* _Problem details_: Only the lines holding the string "SPEED" are needed; copy each of them from the data.

* _Entries supplied_:
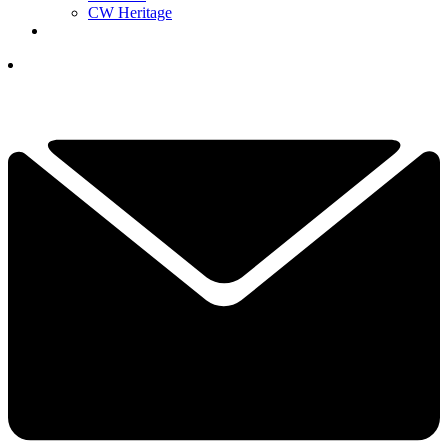
CW Heritage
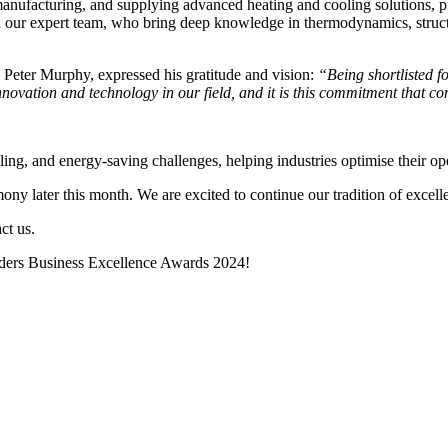
 manufacturing, and supplying advanced heating and cooling solutions, 
h our expert team, who bring deep knowledge in thermodynamics, struct
 Peter Murphy, expressed his gratitude and vision:
“Being shortlisted fo
novation and technology in our field, and it is this commitment that con
ling, and energy-saving challenges, helping industries optimise their 
y later this month. We are excited to continue our tradition of excelle
ct us.
orders Business Excellence Awards 2024!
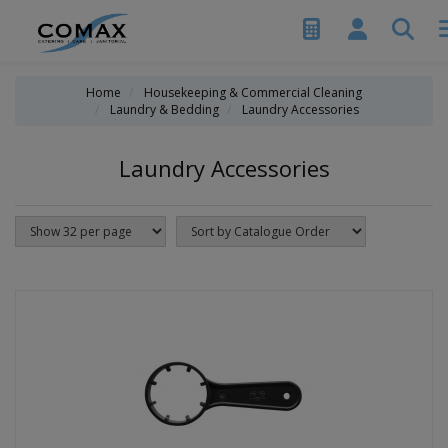
Home
Housekeeping & Commercial Cleaning
Laundry & Bedding
Laundry Accessories
Laundry Accessories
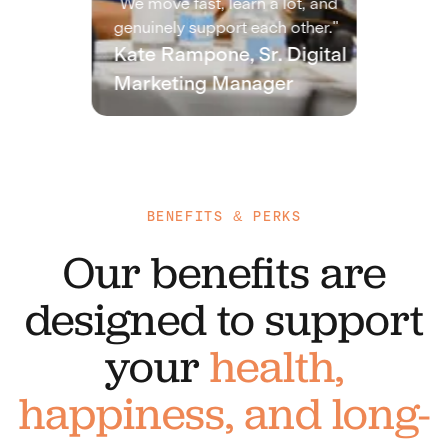
"We move fast, learn a lot, and
genuinely support each other."
Kate Rampone, Sr. Digital
Marketing Manager
BENEFITS & PERKS
Our benefits are
designed to support
your
health,
happiness, and long-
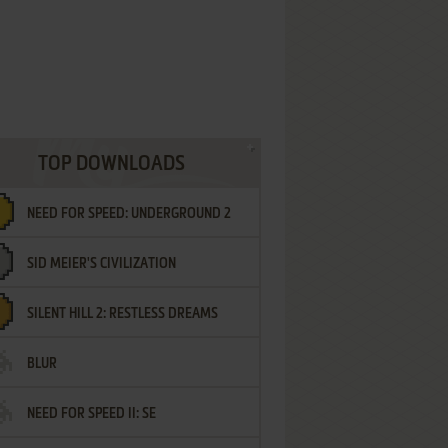
TOP DOWNLOADS
NEED FOR SPEED: UNDERGROUND 2
SID MEIER'S CIVILIZATION
SILENT HILL 2: RESTLESS DREAMS
BLUR
NEED FOR SPEED II: SE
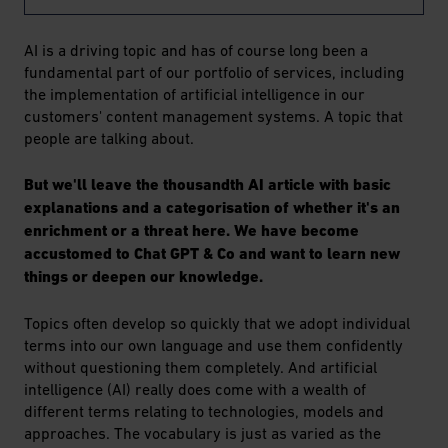
AI is a driving topic and has of course long been a
fundamental part of our portfolio of services, including
the implementation of artificial intelligence in our
customers' content management systems. A topic that
people are talking about.
But we'll leave the thousandth AI article with basic
explanations and a categorisation of whether it's an
enrichment or a threat here. We have become
accustomed to Chat GPT & Co and want to learn new
things or deepen our knowledge.
Topics often develop so quickly that we adopt individual
terms into our own language and use them confidently
without questioning them completely. And artificial
intelligence (AI) really does come with a wealth of
different terms relating to technologies, models and
approaches. The vocabulary is just as varied as the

* _Exercise result_:
NEED FOR SPEED: UNDERGROUND 2
NEED FOR SPEED II: SE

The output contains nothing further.